#CaseoftheWeekCase Law

#CaseoftheWeek Episode 66: Addressing Email Threading in ESI Protocols

Episode 66 of #CaseoftheWeek is an analyzes the importance of addressing email threading in your ESI protocols.

The case we discuss is In re Actos End Payor Antitrust Litig., 2022 WL 949798 (S.D.N.Y. 2022) from March 30, 2022 with the decision from United States Magistrate Judge Stewart D. Aaron.

Good morning, and welcome to episode 66 of our Case of the Week series, published in partnership with ACEDS. My name is Kelly Twigger. I am the founder and CEO of eDiscovery Assistant, as well as the Principal at ESI Attorneys, and I am thrilled to be with you today. Thanks so much for joining me.

Each week, as you know, we choose a different decision in eDiscovery case law from our case law database at eDiscovery Assistant. We really kind of bring it to your attention to talk about the practical aspects of case law as we’re seeing it happen in real time and how that impacts you, your practice and your clients.

As always, we welcome your comments and feedback in the comments section no matter what platform you’re viewing us on. You can see us live on LinkedIn, YouTube, Facebook, and Twitter.

If you want to sign up to receive that blog, you’ll get these weekly updates in the form of a newsletter on Thursday, the week that they come out. This week, there are a number of links associated with the decision that we’re going to cover in the In re Actos End Payor Antitrust Litigation matter.First, you’ll see a link to the actual decision itself that we’re discussing today from the Southern District of New York just from the end of March, just a few weeks ago here in 2022. You’ll also see a link to an article from eDiscovery Today in which Doug Austin did write up about this particular case.

You’ll see two links to the eDiscovery Assistant blog; one is a blog post that I wrote on email threading back in 2020. I was talking about the importance of it and highlighting some tips on using email threading from one of my dear colleagues and friends, Tessa Jacob at Husch Blackwell. Second, you’ll see a link to our series on ESI protocols and how we discuss email threading and the importance of including it in protocols, which is particularly apropos for today’s case law discussion.

This decision comes to us, as I mentioned, from the In re Actos End Payor Antitrust Litigation. This is a case that is pending in the Southern District of New York in front of United States Magistrate Judge Stewart Aaron. Judge Aaron has 23 cases in our eDiscovery Assistant database, so he is well versed in eDiscovery issues and is very thoughtful. This decision is also very thoughtful that we’re going to talk about some of the things that I see that are differences between sitting on the bench and actually engaging in eDiscovery and practice.

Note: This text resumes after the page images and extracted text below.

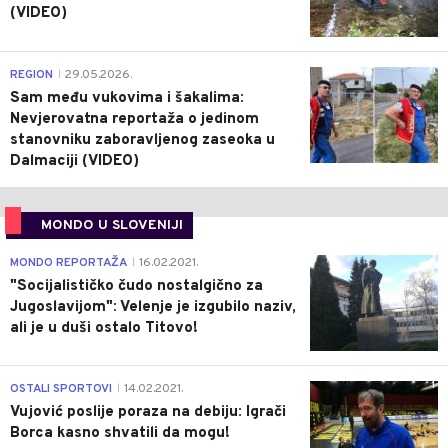
(VIDEO)
0
REGION
29.05.2026.
|
Sam među vukovima i šakalima:
Nevjerovatna reportaža o jedinom
stanovniku zaboravljenog zaseoka u
Dalmaciji (VIDEO)
MONDO U SLOVENIJI
4
MONDO REPORTAŽA
16.02.2021.
|
"Socijalističko čudo nostalgično za
Jugoslavijom": Velenje je izgubilo naziv,
ali je u duši ostalo Titovo!
1
OSTALI SPORTOVI
14.02.2021.
|
Vujović poslije poraza na debiju: Igrači
Borca kasno shvatili da mogu!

As always, we issue tag all of the decisions in our eDiscovery Assistant database, and this particular decision is tagged with failure to produce, manner of production, format, privilege log, attorney-client privilege, metadata, ESI protocol, and attorney work product.

All right, so what are the facts before us? We are before the Court on a letter motion on a motion to compel. On the motion to compel the plaintiffs asked for two things from the defendants. First, they ask that the defendants produce all non privileged responsive earlier in time emails that are part of the most inclusive email threads that the defendant has already produced or will produce to the plaintiffs. Second, the plaintiffs are asking for privileged log entries for those same earlier in time emails that are part of the email threads that were redacted or withheld for privilege.

In essence, really what we’re talking about with this decision is the use of email threading as a technology and whether or not you are required to produce all the lesser included emails when you use email threading technology. If you look at the blog posts that I cited to you earlier that are in the posts on the various platforms, you’ll see that we’ve talked about email threading a bunch on the blog.

Email threading is a fantastic tool because it really eliminates the need for you to continuously review the same messages over and over again. Essentially, email threading takes all of the emails in a particular thread and pulls them all together to be reviewed by one person at one time. That eliminates you having multiple reviewers seeing messages from the same thread, perhaps coding them differently. It also allows you to apply a redaction to an email at one time that can then be populated across that same email.

The issue becomes when you produce emails that are part of an email thread, and generally the receiving party wants to receive each individual email as a separate document, because they want to receive the associated metadata with that document to allow them to search and filter.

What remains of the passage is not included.